All the lines below need retyping exactly, apart from the images.

Extracted page text data
┄┄┄┄┄┄┄┄┄┄┄┄┄┄┄┄┄┄┄┄

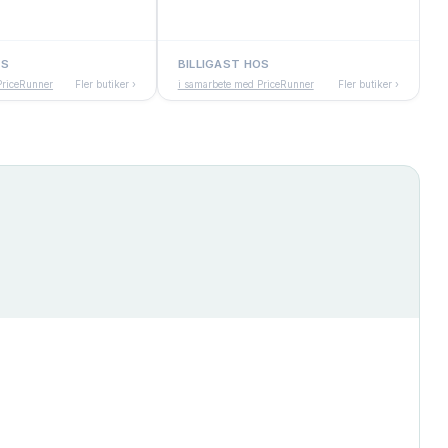
OS
BILLIGAST HOS
PriceRunner
Fler butiker ›
i samarbete med PriceRunner
Fler butiker ›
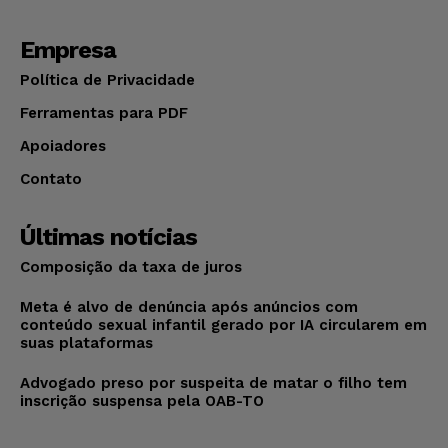
Empresa
Política de Privacidade
Ferramentas para PDF
Apoiadores
Contato
Últimas notícias
Composição da taxa de juros
Meta é alvo de denúncia após anúncios com
conteúdo sexual infantil gerado por IA circularem em
suas plataformas
Advogado preso por suspeita de matar o filho tem
inscrição suspensa pela OAB-TO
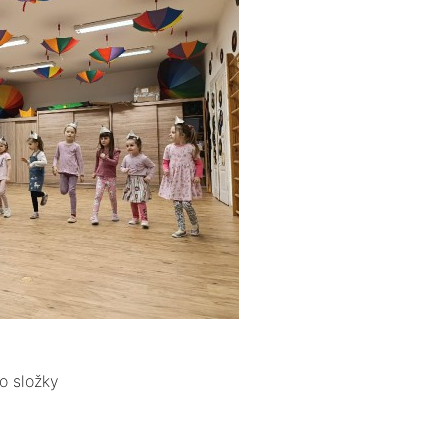
o složky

┄┄┄┄┄┄┄┄┄┄┄┄┄┄┄┄┄┄┄┄

## Output of the task
OS
BILLIGAST HOS
PriceRunner
Fler butiker ›
i samarbete med PriceRunner
Fler butiker ›
Empresa
Política de Privacidade
Ferramentas para PDF
Apoiadores
Contato
Últimas notícias
Composição da taxa de juros
Meta é alvo de denúncia após anúncios com
conteúdo sexual infantil gerado por IA circularem em
suas plataformas
Advogado preso por suspeita de matar o filho tem
inscrição suspensa pela OAB-TO
o složky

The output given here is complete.